Espiritismo para niños
Autora: Célia Xavier Camargo
Aprendiendo a servir
Elizabete,
de nueve años, llegó de la escuela con hambre, cansada y un poco tediosa. La
mañana había sido llena de actividades y ella quería descansar. No bastara eso,
aún tenía deberes para hacer.
Mal humorada, protestó:
— ¡Estoy exhausta, mamá!
— ¡Almuerza y después descansas un poco! —
sugirió Rute, la madre, envolviéndola en un abrazo cariñoso.

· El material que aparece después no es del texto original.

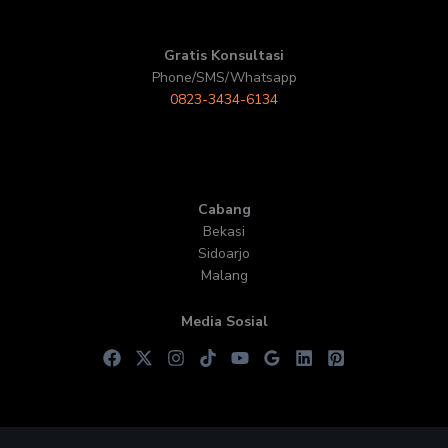
Gratis Konsultasi
Phone/SMS/Whatsapp
0823-3434-6134
Cabang
Bekasi
Sidoarjo
Malang
Media Sosial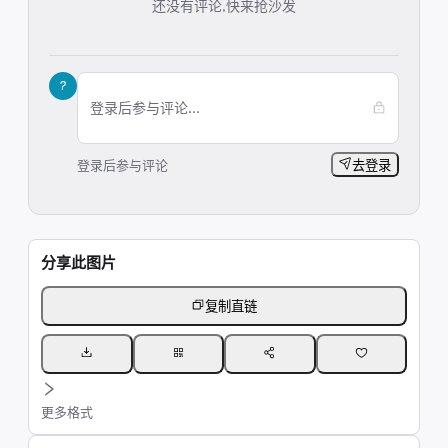
还没有评论,快来抢沙发
?
登录后参与评论...
登录后参与评论
去登录
分享此图片
复制直链
更多格式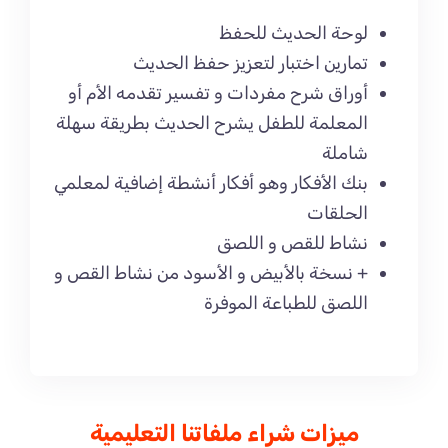
لوحة الحديث للحفظ
تمارين اختبار لتعزيز حفظ الحديث
أوراق شرح مفردات و تفسير تقدمه الأم أو
المعلمة للطفل يشرح الحديث بطريقة سهلة
شاملة
بنك الأفكار وهو أفكار أنشطة إضافية لمعلمي
الحلقات
نشاط للقص و اللصق
+ نسخة بالأبيض و الأسود من نشاط القص و
اللصق للطباعة الموفرة
ميزات شراء ملفاتنا التعليمية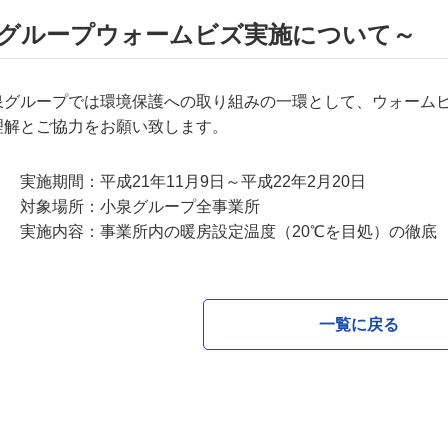
グループウォームビズ実施について～
グループでは環境保護への取り組みの一環として、ウォーム
ご協力をお願い致します。
期間：平成21年11月9日～平成22年2月20日
象場所：小泉グループ全事業所
内容：事業所内の暖房設定温度（20℃を目処）の徹底
一覧に戻る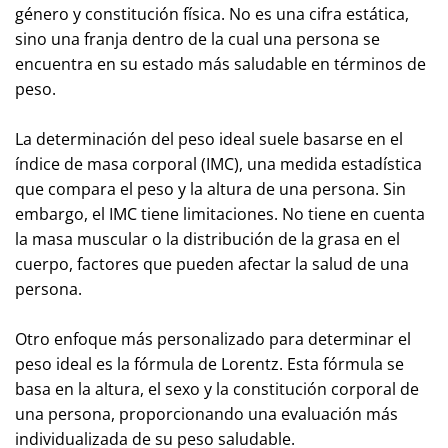
género y constitución física. No es una cifra estática,
sino una franja dentro de la cual una persona se
encuentra en su estado más saludable en términos de
peso.
La determinación del peso ideal suele basarse en el
índice de masa corporal (IMC), una medida estadística
que compara el peso y la altura de una persona. Sin
embargo, el IMC tiene limitaciones. No tiene en cuenta
la masa muscular o la distribución de la grasa en el
cuerpo, factores que pueden afectar la salud de una
persona.
Otro enfoque más personalizado para determinar el
peso ideal es la fórmula de Lorentz. Esta fórmula se
basa en la altura, el sexo y la constitución corporal de
una persona, proporcionando una evaluación más
individualizada de su peso saludable.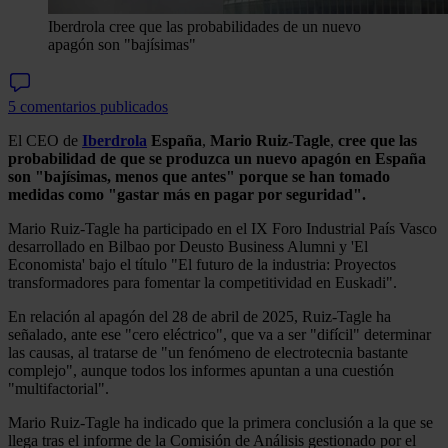
Iberdrola cree que las probabilidades de un nuevo
apagón son "bajísimas"
5 comentarios publicados
El CEO de
Iberdrola
España
,
Mario Ruiz-Tagle
,
cree que las
probabilidad de que se produzca un nuevo apagón en España
son "bajísimas, menos que antes" porque se han tomado
medidas como "gastar más en pagar por seguridad".
Mario Ruiz-Tagle ha participado en el IX Foro Industrial País Vasco
desarrollado en Bilbao por Deusto Business Alumni y 'El
Economista' bajo el título "El futuro de la industria: Proyectos
transformadores para fomentar la competitividad en Euskadi".
En relación al apagón del 28 de abril de 2025, Ruiz-Tagle ha
señalado, ante ese "cero eléctrico", que va a ser "difícil" determinar
las causas, al tratarse de "un fenómeno de electrotecnia bastante
complejo", aunque todos los informes apuntan a una cuestión
"multifactorial".
Mario Ruiz-Tagle ha indicado que la primera conclusión a la que se
llega tras el informe de la Comisión de Análisis gestionado por el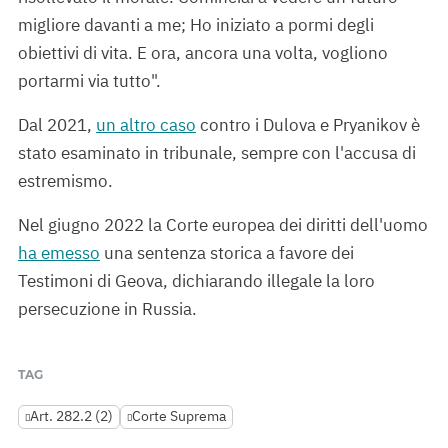
migliore davanti a me; Ho iniziato a pormi degli
obiettivi di vita. E ora, ancora una volta, vogliono
portarmi via tutto".
Dal 2021,
un altro caso
contro i Dulova e Pryanikov è
stato esaminato in tribunale, sempre con l'accusa di
estremismo.
Nel giugno 2022 la Corte europea dei diritti dell'uomo
ha emesso
una sentenza storica a favore dei
Testimoni di Geova, dichiarando illegale la loro
persecuzione in Russia.
TAG
Art. 282.2 (2)
Corte Suprema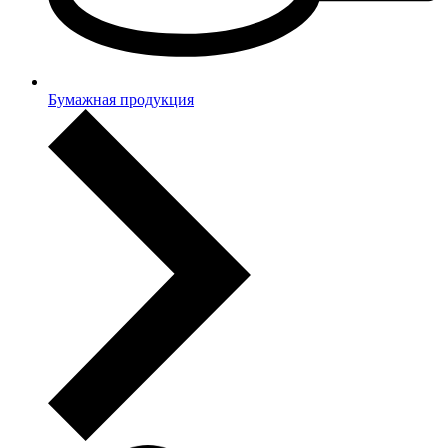
Бумажная продукция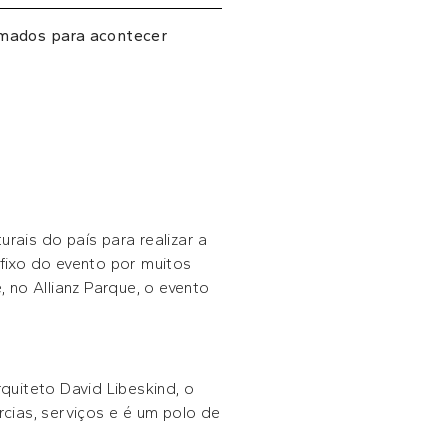
rmados para acontecer
ais do país para realizar a
fixo do evento por muitos
 no Allianz Parque, o evento
uiteto David Libeskind, o
cias, serviços e é um polo de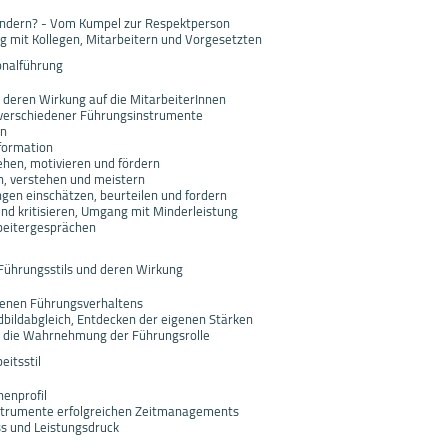
rändern? - Vom Kumpel zur Respektperson
g mit Kollegen, Mitarbeitern und Vorgesetzten
onalführung
 deren Wirkung auf die MitarbeiterInnen
z verschiedener Führungsinstrumente
en
formation
ehen, motivieren und fördern
n, verstehen und meistern
ngen einschätzen, beurteilen und fordern
nd kritisieren, Umgang mit Minderleistung
beitergesprächen
Führungsstils und deren Wirkung
igenen Führungsverhaltens
bildabgleich, Entdecken der eigenen Stärken
 die Wahrnehmung der Führungsrolle
eitsstil
enprofil
trumente erfolgreichen Zeitmanagements
s und Leistungsdruck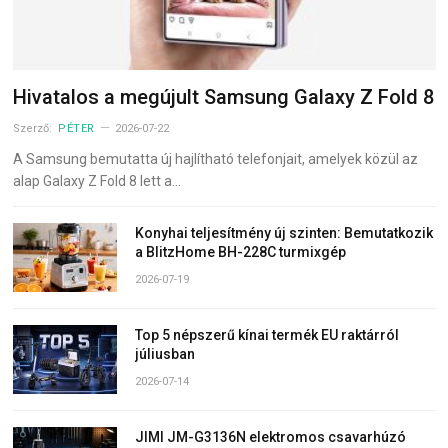
Hivatalos a megújult Samsung Galaxy Z Fold 8
Szerző:
PÉTER
2026-07-22
A Samsung bemutatta új hajlítható telefonjait, amelyek közül az
alap Galaxy Z Fold 8 lett a…
Konyhai teljesítmény új szinten: Bemutatkozik
a BlitzHome BH-228C turmixgép
2026-07-19
Top 5 népszerű kínai termék EU raktárról
júliusban
2026-07-14
JIMI JM-G3136N elektromos csavarhúzó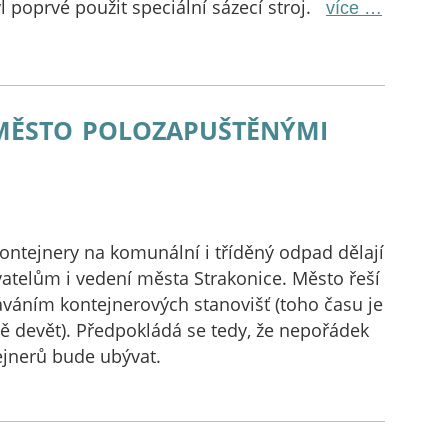
l poprvé použit speciální sázecí stroj.
více …
 město polozapuštěnými
ontejnery na komunální i tříděný odpad dělají
vatelům i vedení města Strakonice. Město řeší
dáváním kontejnerových stanovišť (toho času je
tě devět). Předpokládá se tedy, že nepořádek
jnerů bude ubývat.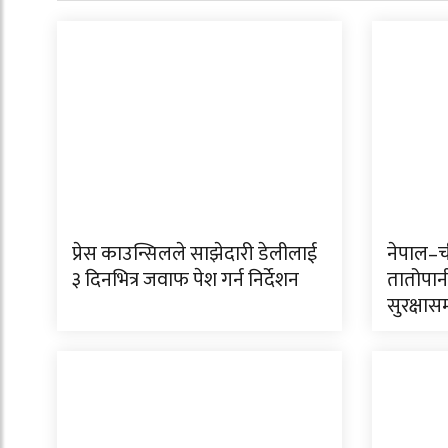
प्रेस काउन्सिलले साझेदारी डेलीलाई
नेपाल–ची
३ दिनभित्र जवाफ पेश गर्न निर्देशन
तातोपान
सुरक्षास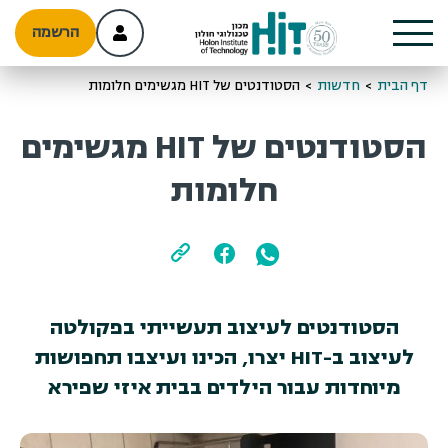
הרשמה
דף הבית
>
חדשות
>
הסטודנטים של HIT מגשימים חלומות
הסטודנטים של HIT מגשימים
חלומות
הסטודנטים לעיצוב תעשייתי בפקולטה
לעיצוב ב-HIT יצרו, הכינו ועיצבו תחפושות
מיוחדות עבור הילדים בבית איזי שפירא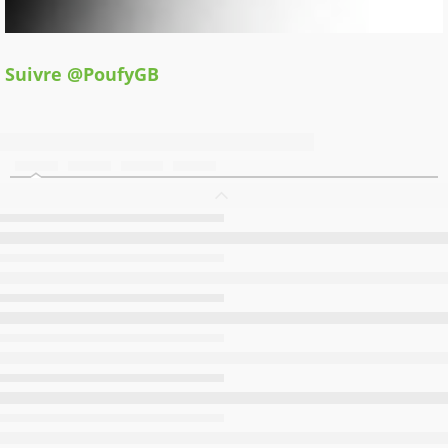
Suivre @PoufyGB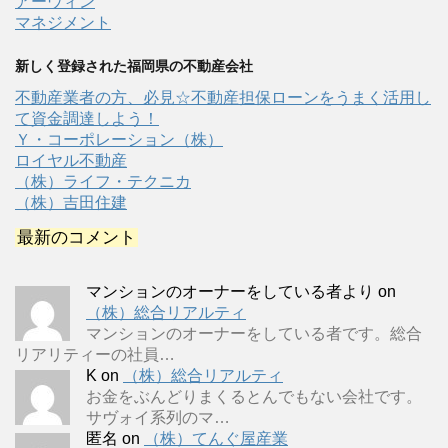
アーウィン
マネジメント
新しく登録された福岡県の不動産会社
不動産業者の方、必見☆不動産担保ローンをうまく活用し
て資金調達しよう！
Ｙ・コーポレーション（株）
ロイヤル不動産
（株）ライフ・テクニカ
（株）吉田住建
最新のコメント
マンションのオーナーをしている者より
on
（株）総合リアルティ
マンションのオーナーをしている者です。総合
リアリティーの社員…
K
on
（株）総合リアルティ
お金をぶんどりまくるとんでもない会社です。
サヴォイ系列のマ…
匿名
on
（株）てんぐ屋産業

Después de la comida, como hábito, Bruno, el
padre, se acomodó en el sofá para ver el informativo por la televisión, y Bete,
olvidada del cansancio, se sentó al lado de él.
No es que a ella le interesaran las noticias,
sólo era para hacer compañía al padre. Sólo conseguía verlo a la hora del
almuerzo y después del servicio, pues cuando él salía de mañana ella aún estaba
durmiendo.
De repente, una noticia la dejó impresionada:
toda una región hubo quedado inundada en virtud de fuertes temporales, que
causaron aún el desbordamiento de un río. Centenares de casas fueron destruidas
y las familias perdieron todo.
La niña miraba y veía las imágenes de familias
enteras que nada más poseían y tendrían que ir para un refugio comunitario, y
su corazón se llenó de piedad por la triste condición de aquellas personas,
pensando: ¿Y se fuéramos nosotros que hubiéramos perdido todo?...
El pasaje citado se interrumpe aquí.